PROBLEM DETAILS
The job is to find each line of the records below that includes the word "January" and copy it.

EXTRACTED RECORDS
☆ ☆ ☆ ☆ ☆ ☆ ☆
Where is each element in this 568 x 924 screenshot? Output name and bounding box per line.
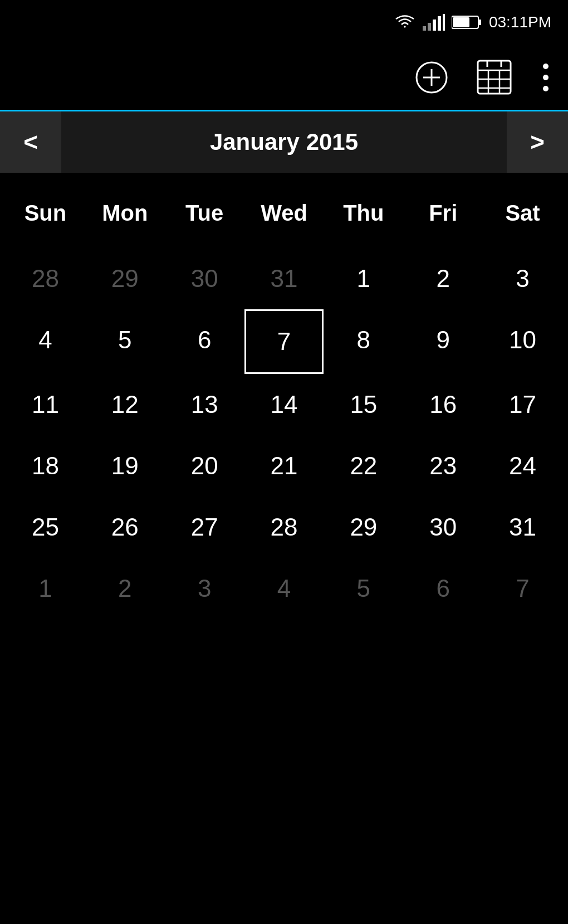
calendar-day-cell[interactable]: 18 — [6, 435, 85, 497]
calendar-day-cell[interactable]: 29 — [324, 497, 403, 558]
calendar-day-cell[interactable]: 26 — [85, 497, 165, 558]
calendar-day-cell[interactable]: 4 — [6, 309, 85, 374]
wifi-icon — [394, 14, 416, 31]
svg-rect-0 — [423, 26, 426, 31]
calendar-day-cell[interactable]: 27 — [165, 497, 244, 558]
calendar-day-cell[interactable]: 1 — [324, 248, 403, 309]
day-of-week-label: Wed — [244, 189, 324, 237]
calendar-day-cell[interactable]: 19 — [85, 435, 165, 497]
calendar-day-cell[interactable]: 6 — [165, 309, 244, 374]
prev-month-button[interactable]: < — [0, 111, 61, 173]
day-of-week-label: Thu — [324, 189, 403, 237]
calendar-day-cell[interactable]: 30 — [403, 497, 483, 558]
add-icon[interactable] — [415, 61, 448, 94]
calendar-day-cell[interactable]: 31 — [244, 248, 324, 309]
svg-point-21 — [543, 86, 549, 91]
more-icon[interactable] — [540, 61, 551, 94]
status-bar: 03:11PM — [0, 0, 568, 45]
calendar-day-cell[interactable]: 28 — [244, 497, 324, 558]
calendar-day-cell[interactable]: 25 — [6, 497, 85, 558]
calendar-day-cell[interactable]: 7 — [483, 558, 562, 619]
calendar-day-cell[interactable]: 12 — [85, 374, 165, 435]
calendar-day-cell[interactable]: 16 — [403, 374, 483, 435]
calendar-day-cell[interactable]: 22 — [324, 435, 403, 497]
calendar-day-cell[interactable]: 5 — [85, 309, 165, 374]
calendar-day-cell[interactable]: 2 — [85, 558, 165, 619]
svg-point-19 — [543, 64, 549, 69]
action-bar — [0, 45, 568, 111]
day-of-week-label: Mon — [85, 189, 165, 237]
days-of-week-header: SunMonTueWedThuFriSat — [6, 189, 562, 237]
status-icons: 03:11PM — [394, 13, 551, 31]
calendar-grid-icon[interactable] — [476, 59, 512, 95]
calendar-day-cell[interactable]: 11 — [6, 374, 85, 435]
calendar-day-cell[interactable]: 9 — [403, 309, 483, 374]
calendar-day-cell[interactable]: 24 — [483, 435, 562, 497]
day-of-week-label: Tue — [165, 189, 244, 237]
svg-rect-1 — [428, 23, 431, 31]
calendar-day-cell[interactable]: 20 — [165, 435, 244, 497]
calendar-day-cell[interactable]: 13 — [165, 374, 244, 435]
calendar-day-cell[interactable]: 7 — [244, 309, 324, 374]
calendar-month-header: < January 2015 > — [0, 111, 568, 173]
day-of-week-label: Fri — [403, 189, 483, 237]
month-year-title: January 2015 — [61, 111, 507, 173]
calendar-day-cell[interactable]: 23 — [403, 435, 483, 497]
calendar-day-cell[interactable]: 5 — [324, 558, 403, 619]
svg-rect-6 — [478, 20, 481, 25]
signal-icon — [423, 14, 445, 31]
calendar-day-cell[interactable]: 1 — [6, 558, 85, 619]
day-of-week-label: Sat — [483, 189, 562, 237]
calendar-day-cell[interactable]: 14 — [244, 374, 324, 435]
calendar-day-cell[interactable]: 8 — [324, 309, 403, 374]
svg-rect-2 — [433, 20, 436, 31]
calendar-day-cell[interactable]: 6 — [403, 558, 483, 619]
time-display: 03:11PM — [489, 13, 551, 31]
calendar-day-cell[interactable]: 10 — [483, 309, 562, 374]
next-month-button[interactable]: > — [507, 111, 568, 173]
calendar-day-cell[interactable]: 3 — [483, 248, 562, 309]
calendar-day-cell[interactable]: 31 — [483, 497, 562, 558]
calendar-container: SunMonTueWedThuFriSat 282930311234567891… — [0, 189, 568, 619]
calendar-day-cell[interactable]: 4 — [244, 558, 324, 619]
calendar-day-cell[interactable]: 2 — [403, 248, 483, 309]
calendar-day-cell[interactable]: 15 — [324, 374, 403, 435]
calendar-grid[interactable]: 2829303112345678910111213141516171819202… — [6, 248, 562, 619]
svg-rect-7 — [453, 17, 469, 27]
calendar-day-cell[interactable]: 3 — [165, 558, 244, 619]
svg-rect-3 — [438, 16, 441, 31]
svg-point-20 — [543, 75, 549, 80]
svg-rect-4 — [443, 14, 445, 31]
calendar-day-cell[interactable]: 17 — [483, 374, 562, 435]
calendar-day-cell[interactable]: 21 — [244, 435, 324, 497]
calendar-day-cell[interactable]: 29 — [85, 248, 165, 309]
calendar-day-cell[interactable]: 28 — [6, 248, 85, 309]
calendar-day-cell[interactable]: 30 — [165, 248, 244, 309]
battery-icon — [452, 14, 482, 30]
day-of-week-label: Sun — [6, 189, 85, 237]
☆ ☆ ☆ ☆ ☆ ☆ ☆
RESPONSE BOX
calendar-month-header: < January 2015 > — [0, 111, 568, 173]
month-year-title: January 2015 — [61, 111, 507, 173]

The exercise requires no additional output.